Download or read book Generalized Linear Mixed Models written by Charles E. McCulloch and published by IMS. This book was released on 2003 with total page 100 pages. Available in PDF, EPUB and Kindle. Book excerpt: Wiley Series in Probability and Statistics A modern perspective on mixed models The availability of powerful computing methods in recent decades has thrust linear and nonlinear mixed models into the mainstream of statistical application. This volume offers a modern perspective on generalized, linear, and mixed models, presenting a unified and accessible treatment of the newest statistical methods for analyzing correlated, nonnormally distributed data. As a follow-up to Searle's classic, Linear Models, and Variance Components by Searle, Casella, and McCulloch, this new work progresses from the basic one-way classification to generalized linear mixed models.
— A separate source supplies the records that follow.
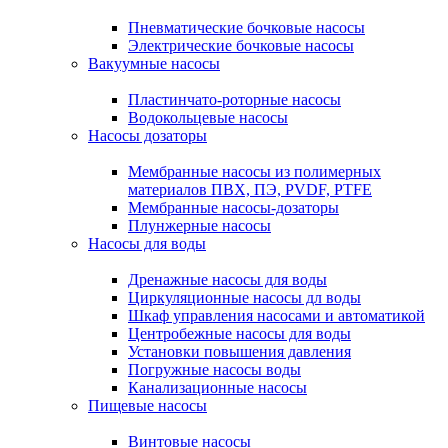
Пневматические бочковые насосы
Электрические бочковые насосы
Вакуумные насосы
Пластинчато-роторные насосы
Водокольцевые насосы
Насосы дозаторы
Мембранные насосы из полимерных
материалов ПВХ, ПЭ, PVDF, PTFE
Мембранные насосы-дозаторы
Плунжерные насосы
Насосы для воды
Дренажные насосы для воды
Циркуляционные насосы дл воды
Шкаф управления насосами и автоматикой
Центробежные насосы для воды
Установки повышения давления
Погружные насосы воды
Канализационные насосы
Пищевые насосы
Винтовые насосы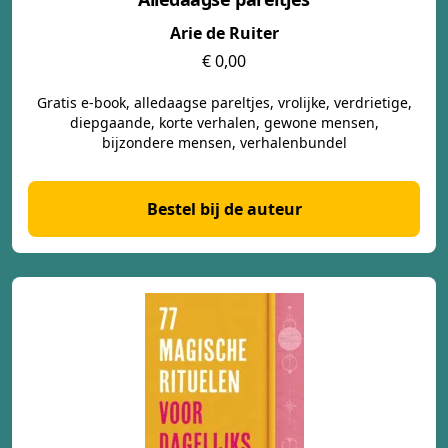
Arie de Ruiter
€ 0,00
Gratis e-book, alledaagse pareltjes, vrolijke, verdrietige,
diepgaande, korte verhalen, gewone mensen,
bijzondere mensen, verhalenbundel
Bestel bij de auteur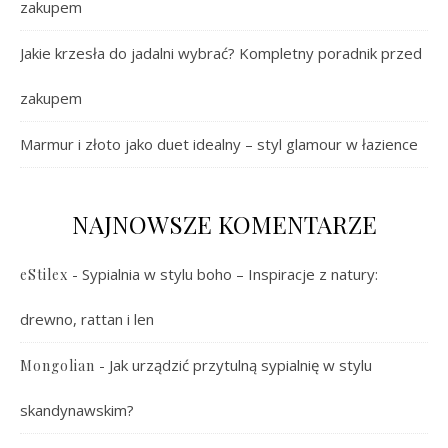
zakupem
Jakie krzesła do jadalni wybrać? Kompletny poradnik przed
zakupem
Marmur i złoto jako duet idealny – styl glamour w łazience
NAJNOWSZE KOMENTARZE
-
Sypialnia w stylu boho – Inspiracje z natury:
eStilex
drewno, rattan i len
-
Jak urządzić przytulną sypialnię w stylu
Mongolian
skandynawskim?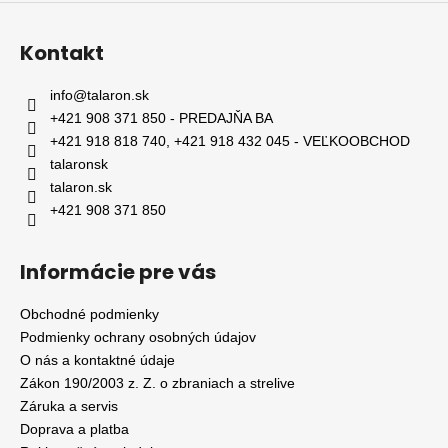
Kontakt
info
@
talaron.sk
+421 908 371 850 - PREDAJŇA BA
+421 918 818 740, +421 918 432 045 - VEĽKOOBCHOD
talaronsk
talaron.sk
+421 908 371 850
Informácie pre vás
Obchodné podmienky
Podmienky ochrany osobných údajov
O nás a kontaktné údaje
Zákon 190/2003 z. Z. o zbraniach a strelive
Záruka a servis
Doprava a platba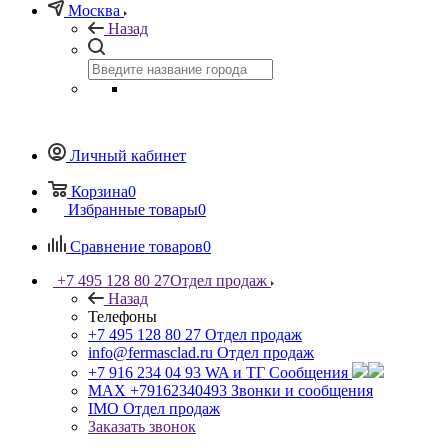
Москва
Назад
Личный кабинет
Корзина
0
Избранные товары
0
Сравнение товаров
0
+7 495 128 80 27
Отдел продаж
Назад
Телефоны
+7 495 128 80 27
Отдел продаж
info@fermasclad.ru
Отдел продаж
+7 916 234 04 93
WA и ТГ Сообщения
MAX +79162340493
Звонки и сообщения
IMO
Отдел продаж
Заказать звонок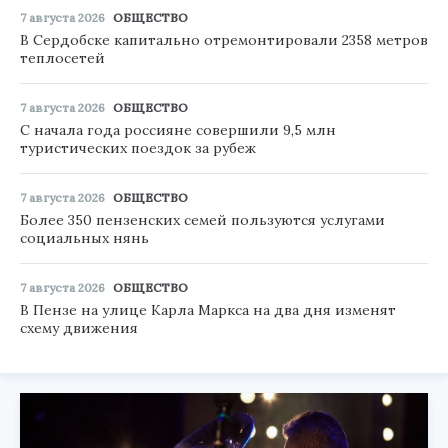
7 августа 2026
ОБЩЕСТВО
В Сердобске капитально отремонтировали 2358 метров
теплосетей
7 августа 2026
ОБЩЕСТВО
С начала года россияне совершили 9,5 млн
туристических поездок за рубеж
7 августа 2026
ОБЩЕСТВО
Более 350 пензенских семей пользуются услугами
социальных нянь
7 августа 2026
ОБЩЕСТВО
В Пензе на улице Карла Маркса на два дня изменят
схему движения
A variety of statistical methods are explained and illustrated, with an emphasis on maximum likelihood and restricted maximum likelihood. An invaluable resource for applied statisticians and industrial practitioners, as well as students interested in the latest results, Generalized, Linear, and Mixed Models features: * A review of the basics of linear models and linear mixed models * Descriptions of models for nonnormal data, including generalized linear and nonlinear models * Analysis and illustration of techniques for a variety of real data sets * Information on the accommodation of longitudinal data using these models * Coverage of the prediction of realized values of random effects * A discussion of the impact of computing issues on mixed models

Book Advanced Medical Statistics  2nd Edition

Download or read book Advanced Medical Statistics 2nd Edition written by Ying Lu and published by World Scientific. This book was released on 2015-06-29 with total page 1471 pages. Available in PDF, EPUB and Kindle. Book excerpt: The book aims to provide both comprehensive reviews of the classical methods and an introduction to new developments in medical statistics. The topics range from meta analysis, clinical trial design, causal inference, personalized medicine to machine learning and next generation sequence analysis. Since the publication of the first edition, there have been tremendous advances in biostatistics and bioinformatics. The new edition tries to cover as many important emerging areas and reflect as much progress as possible. Many distinguished scholars, who greatly advanced their research areas in statistical methodology as well as practical applications, also have revised several chapters with relevant updates and written new ones from scratch.The new edition has been divided into four sections, including, Statistical Methods in Medicine and Epidemiology, Statistical Methods in Clinical Trials, Statistical Genetics, and General Methods. To reflect the rise of modern statistical genetics as one of the most fertile research areas since the publication of the first edition, the brand new section on Statistical Genetics includes entirely new chapters reflecting the state of the art in the field.Although tightly related, all the book chapters are self-contained and can be read independently. The book chapters intend to provide a convenient launch pad for readers interested in learning a specific topic, applying the related statistical methods in their scientific research and seeking the newest references for in-depth research.